What If Mom Doesn’t Come Home?
Immigration and loving my neighbor, Part 3
My almost-11-year-old daughter and her friend Diana1 jumped gleefully today into the public pool. They are old enough to care about having matching bathing suits but not quite teenager enough to care that their long hair is plastered around their face and cinched by awkward-looking goggles. They are too busy being mermaids and porpoises and out-diving each other.
Even though Diana and Tory are two different shades on the outside, those two are exactly the same in their love of water and games. Diana, dark skinned with lush black hair, consistently gets complimented on her gorgeous complexion and thick eyelashes; while Tory, freckled and fair, wins friends instantly with her winning smile. I cherish these days when they can enjoy childhood without the anxieties of adolescence.
Diana bonded with our family two Christmases ago when she and her older sister rather suddenly came to live with us. Their brother had fallen ill and required their mom full time at the hospital for a month. It was a delightful, if not chaotic, time. Elena worried that her daughters would be a burden to us and continued to try to “pay us back” with kind acts of service.
Elena is a hard-working single mom whom we have known in our Pico Union neighborhood for more than 11 years. She lived in some rundown apartments just north of our church when we first made contact through our sidewalk Vacation Bible School. Diana was in a stroller and her older sister an eager participant in our meager, but heart-felt program.
We were thrilled when we spotted Diana and her sister again about seven years ago, living on our block. Our visits together became more frequent and the girls joined our church’s after-school program called SAY Yes! Over the years we have enjoyed laughs and also serious conversations. Elena is an understated, resilient and determined figure in the lives of her children, and we love them all dearly.

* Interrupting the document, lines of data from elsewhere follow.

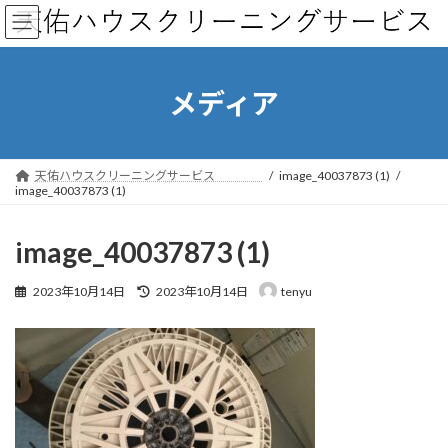
コ
ナ
ン
ビ
テ
ゲ
ン
ー
ツ
シ
メディア
へ
ョ
ス
ン
キ
に
ッ
移
天佑ハウスクリーニングサービス
image_40037873 (1)
プ
動
image_40037873 (1)
image_40037873 (1)
最
2023年10月14日
2023年10月14日
tenyu
終
更
新
日
時
:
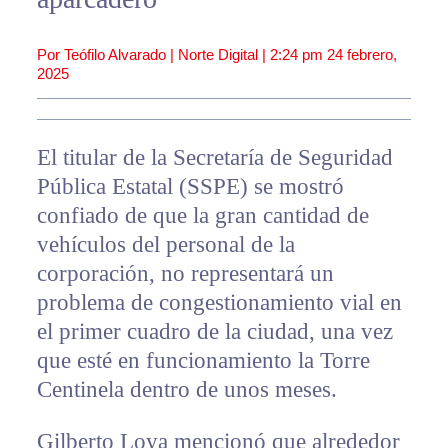
Por Teófilo Alvarado | Norte Digital |
2:24 pm
24 febrero,
2025
El titular de la Secretaría de Seguridad
Pública Estatal (SSPE) se mostró
confiado de que la gran cantidad de
vehículos del personal de la
corporación, no representará un
problema de congestionamiento vial en
el primer cuadro de la ciudad, una vez
que esté en funcionamiento la Torre
Centinela dentro de unos meses.
Gilberto Loya mencionó que alrededor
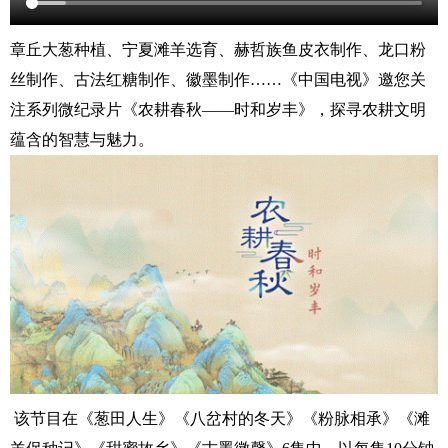
章丘大葱种植、宁夏滩羊选育、赫哲族鱼皮衣制作、龙口粉
丝制作、古法红糖制作、徽墨制作……《中国电视》邀您关
注系列微纪录片《农耕春秋——时和岁丰》，探寻农耕文明
蕴含的智慧与魅力。
该节目在《葱田人生》《八岔村的冬天》《粉脉相承》《滩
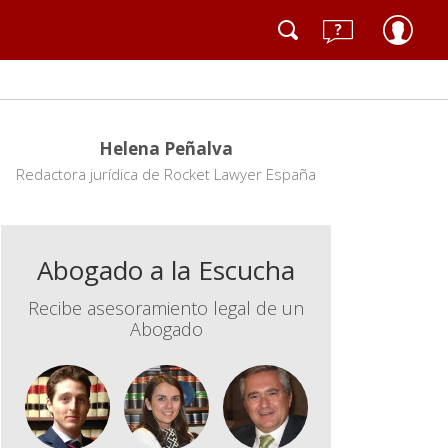
Helena Peñalva
Redactora jurídica de Rocket Lawyer España
Abogado a la Escucha
Recibe asesoramiento legal de un
Abogado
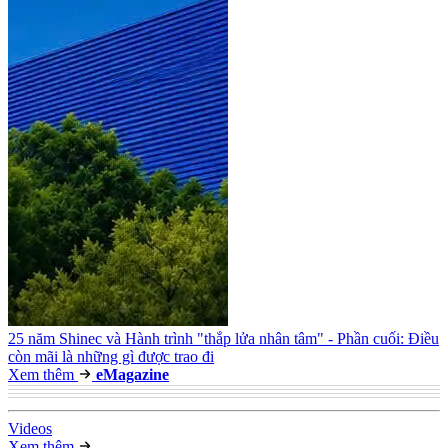
25 năm Shinec và Hành trình "thắp lửa nhân tâm" - Phần cuối: Điều
còn mãi là những gì được trao đi
Xem thêm
e
Magazine
Video
s
Xem thêm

How could I not get involved?
About a week after the new president was sworn into office and stories about ICE raids came trickling through the pipelines, I got a call from Elena. Never one to make a request directly, she wanted to discuss what would happen if Diana came home from school one day and her mom wasn’t there.
Elena is undocumented and she is afraid. Her oldest daughter is now an undocumented young adult applying for DACA, and Elena has warned her to not go out as much on the streets, where raids take place.
But Diana? Diana is a citizen and would potentially be separated from Elena if the worst happened.2
“Do you want us to take Diana if anything happens to you?”
Silence. Tearful silence.
“Yes, that’s what I’m hoping,” she finally said.
In that moment, everything I was hearing on the news and even the gossip around the neighborhood became intensely personal. Diana is already part of our family and the threat of her losing her mom is therefore a threat to our family. What immediate action could we take?
Even though she hasn’t, to my knowledge, professed faith in Christ, we prayed together for mercy and protection. She was clearly touched. And she walked away with a semblance of a plan and the assurance that we were there for her.
In our 17 years serving in Pico Union, my husband, Scott, and I have been privileged to hear many stories of how and why people cross the border. It’s important for us to remain in a posture of learning and listening. So many have endured hardship that we will never come close to knowing, having grown up in loving families in this country.
What we do know is that the Lord identifies Himself as the God of the orphan, the widow and the immigrant, as well as the poor. We are constantly challenged in the depth and quality to which we represent Jesus’ heart where we live.
Being a neighbor and extended family to Elena means that we will look after Diana if her mother gets detained or deported. We are further challenging ourselves to consider how, as a church, we might collectively offer a voice in our community for the vulnerable among us.4
Because if someone’s mom or dad doesn’t come home, we need to be there.